In meetings, as I take handwritten notes, I flag "action items" with an eyecatching star, to tackle right away after the meeting or at least transcribe into my medium-range to-do list. But now, eyeballing my journal, I see it could work to just copy my hand notes directly into the journal, with the "to do" star easily differentiable by sight from a "done" leading dash in my outline-style notation. Then as I clear to-do items, I can replace the asterisk with the dash.

The problem is, this tells me when I received a task, but not when I completed it - unless I double up and copy deferred tasks to the day they get closed. And then I need THREE flags - one to designate a received task, not yet closed; another to mark the task closed; and a third to designate a deferred task entry the day I close it (marking off the actual time-use).
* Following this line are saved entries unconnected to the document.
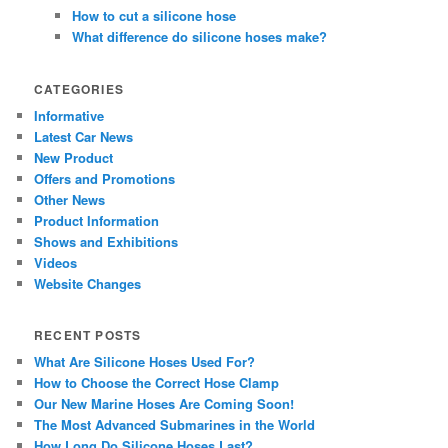
How to cut a silicone hose
What difference do silicone hoses make?
CATEGORIES
Informative
Latest Car News
New Product
Offers and Promotions
Other News
Product Information
Shows and Exhibitions
Videos
Website Changes
RECENT POSTS
What Are Silicone Hoses Used For?
How to Choose the Correct Hose Clamp
Our New Marine Hoses Are Coming Soon!
The Most Advanced Submarines in the World
How Long Do Silicone Hoses Last?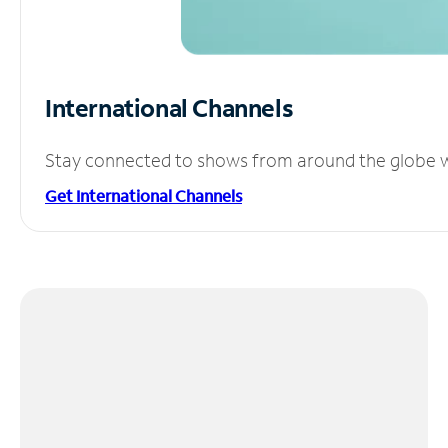
International Channels
Stay connected to shows from around the globe wit
Get International Channels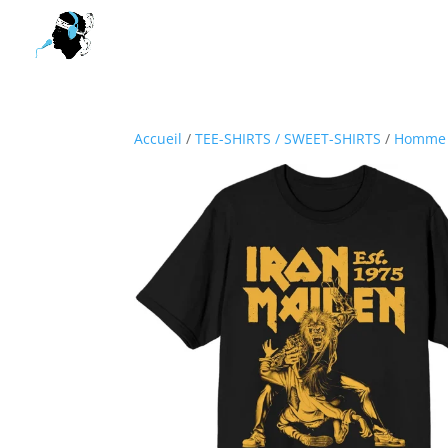
Accueil
/
TEE-SHIRTS / SWEET-SHIRTS
/
Homme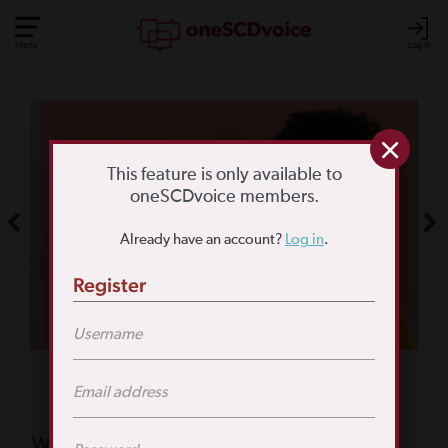
Menu
Log In
COMMUNITY POLL
WHAT IS YOUR
This feature is only available to
oneSCDvoice members.
BIGGEST SCD
Already have an account?
Log in
.
CHALLENGE?
Register
TAKE THE POLL
Featured Poll
What is your biggest reason for not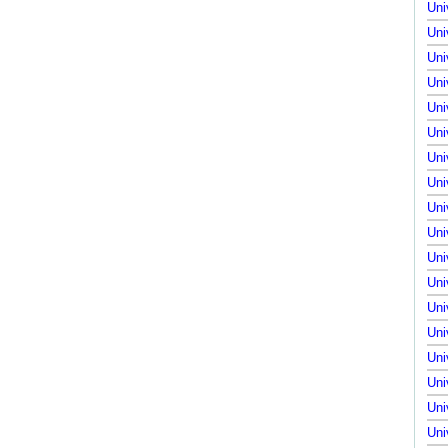
Uni
Uni
Uni
Uni
Uni
Uni
Uni
Uni
Uni
Uni
Uni
Uni
Uni
Uni
Uni
Uni
Uni
Uni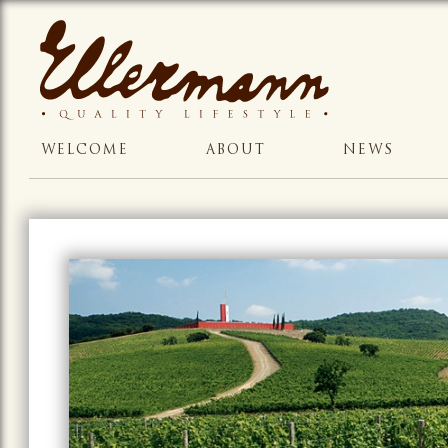
WELCOME
ABOUT
NEWS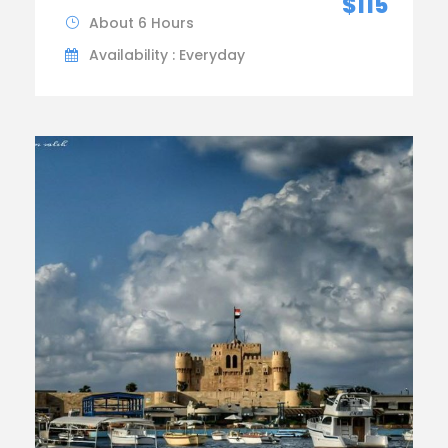
$115
About 6 Hours
Availability : Everyday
I guess this is why project-management and dayplanner software is complicated.
So I think I'm going to stick with what I do now:
- meeting notes (including new tasks) logged outline-style to the meeting day's journal entry
- a separate open tasks file
- deferred tasks logged to the completion date's journal entry

This approach spares you having to trawl backward through the journal to spot open tasks, decide for each whether to abandon, tackle, or leave it open, and jump back to the top to log it done if you do it.

* * *

Protein shake and 100mg caf pill for breakfast. I had objected to using the rolls I stash at work for a hamsteak sandwich, but since the hamsteak was pre-baggied and it's unlike me to make time to assemble lunch before work, that's what I ended up doing. Rice, chickpeas with pasta sauce, and honey sriracha chx for dinner. 2 more eps of Breaking Bad and bedtime.